--- What you need to do ---
Send back the listing, word for word.

*** Opening of Supplied entries ***

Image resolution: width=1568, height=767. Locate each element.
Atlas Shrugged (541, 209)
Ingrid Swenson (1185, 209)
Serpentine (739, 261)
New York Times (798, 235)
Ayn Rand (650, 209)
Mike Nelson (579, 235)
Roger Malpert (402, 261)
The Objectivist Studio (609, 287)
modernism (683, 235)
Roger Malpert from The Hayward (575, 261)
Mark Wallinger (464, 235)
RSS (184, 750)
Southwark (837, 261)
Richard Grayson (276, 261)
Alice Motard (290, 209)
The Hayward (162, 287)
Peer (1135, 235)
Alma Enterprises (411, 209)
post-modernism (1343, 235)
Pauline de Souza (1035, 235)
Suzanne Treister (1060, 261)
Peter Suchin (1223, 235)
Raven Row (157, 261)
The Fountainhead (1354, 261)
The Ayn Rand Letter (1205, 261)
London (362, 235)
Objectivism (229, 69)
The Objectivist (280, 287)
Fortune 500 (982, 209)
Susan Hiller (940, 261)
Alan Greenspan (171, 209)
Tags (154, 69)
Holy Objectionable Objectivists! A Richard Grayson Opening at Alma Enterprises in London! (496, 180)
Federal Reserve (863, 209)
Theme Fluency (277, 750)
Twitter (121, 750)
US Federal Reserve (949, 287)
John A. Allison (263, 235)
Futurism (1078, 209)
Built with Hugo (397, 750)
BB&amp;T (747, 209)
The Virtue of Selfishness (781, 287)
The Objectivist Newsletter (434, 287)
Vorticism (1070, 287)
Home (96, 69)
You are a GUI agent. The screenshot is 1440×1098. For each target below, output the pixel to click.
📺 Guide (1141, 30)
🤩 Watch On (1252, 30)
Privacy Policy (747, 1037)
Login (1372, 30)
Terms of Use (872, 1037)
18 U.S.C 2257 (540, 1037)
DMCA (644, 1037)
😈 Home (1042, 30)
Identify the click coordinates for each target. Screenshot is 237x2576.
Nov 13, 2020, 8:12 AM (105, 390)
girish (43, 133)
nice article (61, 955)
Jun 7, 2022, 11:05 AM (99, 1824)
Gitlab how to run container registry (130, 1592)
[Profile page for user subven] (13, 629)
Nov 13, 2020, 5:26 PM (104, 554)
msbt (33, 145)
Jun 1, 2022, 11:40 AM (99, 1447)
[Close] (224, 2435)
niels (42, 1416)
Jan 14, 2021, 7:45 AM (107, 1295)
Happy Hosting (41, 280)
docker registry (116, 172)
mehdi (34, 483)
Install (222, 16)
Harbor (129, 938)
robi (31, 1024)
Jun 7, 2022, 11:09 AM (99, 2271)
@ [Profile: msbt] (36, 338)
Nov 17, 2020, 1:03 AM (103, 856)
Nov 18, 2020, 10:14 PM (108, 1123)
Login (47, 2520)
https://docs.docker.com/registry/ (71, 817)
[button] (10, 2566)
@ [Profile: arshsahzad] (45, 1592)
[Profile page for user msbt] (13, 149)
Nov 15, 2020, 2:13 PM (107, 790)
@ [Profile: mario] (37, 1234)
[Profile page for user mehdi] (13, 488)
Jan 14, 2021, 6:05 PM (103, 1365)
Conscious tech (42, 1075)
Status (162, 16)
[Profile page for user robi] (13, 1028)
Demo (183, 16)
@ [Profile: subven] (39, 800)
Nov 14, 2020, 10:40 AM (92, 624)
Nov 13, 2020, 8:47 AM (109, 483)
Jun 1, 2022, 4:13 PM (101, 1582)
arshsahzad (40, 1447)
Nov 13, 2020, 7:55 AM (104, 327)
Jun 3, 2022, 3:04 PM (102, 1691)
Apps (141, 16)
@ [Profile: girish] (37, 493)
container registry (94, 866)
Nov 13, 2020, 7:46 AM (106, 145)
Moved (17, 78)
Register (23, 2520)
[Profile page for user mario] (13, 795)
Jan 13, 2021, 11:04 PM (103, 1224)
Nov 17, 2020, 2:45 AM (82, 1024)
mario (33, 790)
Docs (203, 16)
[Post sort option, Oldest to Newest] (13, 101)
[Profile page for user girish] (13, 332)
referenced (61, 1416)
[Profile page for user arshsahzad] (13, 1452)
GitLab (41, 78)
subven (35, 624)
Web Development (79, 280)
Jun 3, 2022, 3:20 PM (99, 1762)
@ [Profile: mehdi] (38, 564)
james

*** Close of Supplied entries ***

--- Exercise solution ---
Image resolution: width=1568, height=767. Locate each element.
Atlas Shrugged (541, 209)
Ingrid Swenson (1185, 209)
Serpentine (739, 261)
New York Times (798, 235)
Ayn Rand (650, 209)
Mike Nelson (579, 235)
Roger Malpert (402, 261)
The Objectivist Studio (609, 287)
modernism (683, 235)
Roger Malpert from The Hayward (575, 261)
Mark Wallinger (464, 235)
RSS (184, 750)
Southwark (837, 261)
Richard Grayson (276, 261)
Alice Motard (290, 209)
The Hayward (162, 287)
Peer (1135, 235)
Alma Enterprises (411, 209)
post-modernism (1343, 235)
Pauline de Souza (1035, 235)
Suzanne Treister (1060, 261)
Peter Suchin (1223, 235)
Raven Row (157, 261)
The Fountainhead (1354, 261)
The Ayn Rand Letter (1205, 261)
London (362, 235)
Objectivism (229, 69)
The Objectivist (280, 287)
Fortune 500 (982, 209)
Susan Hiller (940, 261)
Alan Greenspan (171, 209)
Tags (154, 69)
Holy Objectionable Objectivists! A Richard Grayson Opening at Alma Enterprises in London! (496, 180)
Federal Reserve (863, 209)
Theme Fluency (277, 750)
Twitter (121, 750)
US Federal Reserve (949, 287)
John A. Allison (263, 235)
Futurism (1078, 209)
Built with Hugo (397, 750)
BB&amp;T (747, 209)
The Virtue of Selfishness (781, 287)
The Objectivist Newsletter (434, 287)
Vorticism (1070, 287)
Home (96, 69)
You are a GUI agent. The screenshot is 1440×1098. For each target below, output the pixel to click.
📺 Guide (1141, 30)
🤩 Watch On (1252, 30)
Privacy Policy (747, 1037)
Login (1372, 30)
Terms of Use (872, 1037)
18 U.S.C 2257 (540, 1037)
DMCA (644, 1037)
😈 Home (1042, 30)
Identify the click coordinates for each target. Screenshot is 237x2576.
Nov 13, 2020, 8:12 AM (105, 390)
girish (43, 133)
nice article (61, 955)
Jun 7, 2022, 11:05 AM (99, 1824)
Gitlab how to run container registry (130, 1592)
[Profile page for user subven] (13, 629)
Nov 13, 2020, 5:26 PM (104, 554)
msbt (33, 145)
Jun 1, 2022, 11:40 AM (99, 1447)
[Close] (224, 2435)
niels (42, 1416)
Jan 14, 2021, 7:45 AM (107, 1295)
Happy Hosting (41, 280)
docker registry (116, 172)
mehdi (34, 483)
Install (222, 16)
Harbor (129, 938)
robi (31, 1024)
Jun 7, 2022, 11:09 AM (99, 2271)
@ [Profile: msbt] (36, 338)
Nov 17, 2020, 1:03 AM (103, 856)
Nov 18, 2020, 10:14 PM (108, 1123)
Login (47, 2520)
https://docs.docker.com/registry/ (71, 817)
[button] (10, 2566)
@ [Profile: arshsahzad] (45, 1592)
[Profile page for user msbt] (13, 149)
Nov 15, 2020, 2:13 PM (107, 790)
@ [Profile: mario] (37, 1234)
[Profile page for user mehdi] (13, 488)
Jan 14, 2021, 6:05 PM (103, 1365)
Conscious tech (42, 1075)
Status (162, 16)
[Profile page for user robi] (13, 1028)
Demo (183, 16)
@ [Profile: subven] (39, 800)
Nov 14, 2020, 10:40 AM (92, 624)
Nov 13, 2020, 8:47 AM (109, 483)
Jun 1, 2022, 4:13 PM (101, 1582)
arshsahzad (40, 1447)
Nov 13, 2020, 7:55 AM (104, 327)
Jun 3, 2022, 3:04 PM (102, 1691)
Apps (141, 16)
@ [Profile: girish] (37, 493)
container registry (94, 866)
Nov 13, 2020, 7:46 AM (106, 145)
Moved (17, 78)
Register (23, 2520)
[Profile page for user mario] (13, 795)
Jan 13, 2021, 11:04 PM (103, 1224)
Nov 17, 2020, 2:45 AM (82, 1024)
mario (33, 790)
Docs (203, 16)
[Post sort option, Oldest to Newest] (13, 101)
[Profile page for user girish] (13, 332)
referenced (61, 1416)
[Profile page for user arshsahzad] (13, 1452)
GitLab (41, 78)
subven (35, 624)
Web Development (79, 280)
Jun 3, 2022, 3:20 PM (99, 1762)
@ [Profile: mehdi] (38, 564)
james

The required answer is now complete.